Estados Unidos ya empieza a delinear su plantel para Los Ángeles 2028 con un objetivo claro: ganar el sexto oro olímpico consecutivo tras las consagraciones de 2008, 2012, 2016, 2020 y 2024. ESPN publicó una proyección de 12 jugadores que refleja un fuerte recambio generacional luego del equipo más veterano de su historia en París (30,1 años de promedio).
La base imaginada combina juventud y consolidación NBA: Anthony Edwards (26 años en 2028) y Tyrese Haliburton (28) liderando el perímetro; Cade Cunningham (26) y el tirador Kon Knueppel (22) como complementos; Jayson Tatum (30) y la promesa Cooper Flagg (21) en las alas; junto a Jalen Williams (27), Scottie Barnes (26) y Amen Thompson (25). En la pintura, Bam Adebayo (30), Chet Holmgren (26) y Jalen Duren (24) completarían un trío atlético pensado para competir con las potencias europeas.
El análisis apunta a un equipo más dinámico, con nueve perimetrales y tres internos, priorizando defensa versátil y tiro exterior. Edwards aparece como posible figura central tras haber sido uno de los máximos anotadores en París, mientras Haliburton ofrece conducción y ritmo. Flagg, señalado como futura estrella, sería uno de los pocos jugadores de 21 años en integrar un plantel olímpico estadounidense desde 1992. Además, la proyección contempla alternativas como Devin Booker o Evan Mobley en caso de ajustes de último momento.
Pero el foco mediático se lo llevan los históricos. Stephen Curry aclaró que no cierra la puerta y LeBron James ya anunció que no participará. Kevin Durant mantiene la posibilidad de disputar sus quintos Juegos. “Claro que quiero jugar. Me encantaría, pero tengo que mantener mi nivel”, afirmó. Y agregó: “No quiero estar por antigüedad. Quiero demostrar que todavía puedo ayudar al equipo a ganar”. El alero, que tendrá 39 años en 2028, es el máximo anotador olímpico en la historia del básquet estadounidense y posee cuatro medallas doradas.

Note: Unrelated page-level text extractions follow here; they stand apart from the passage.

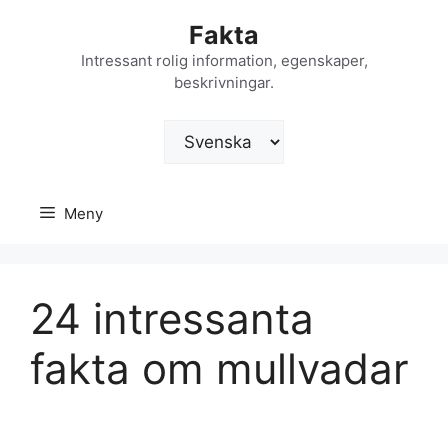
Hoppa
Fakta
till
innehåll
Intressant rolig information, egenskaper,
beskrivningar.
Välj
ett
språk
Meny
24 intressanta
fakta om mullvadar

Durant también rechazó la idea de que París haya sido su “último baile”. “Esa narrativa la crearon ustedes. Yo no dije que no iba a jugar más”, sostuvo. Incluso cuestionó el discurso sobre el crecimiento europeo: “Escucho que el básquet europeo hace las cosas mejor y que el estadounidense está mal. Es una tontería”. Sus palabras reflejan que, más allá del recambio generacional y de que el último MVP estadounidense en la NBA fue James Harden en 2018, la confianza interna sigue intacta.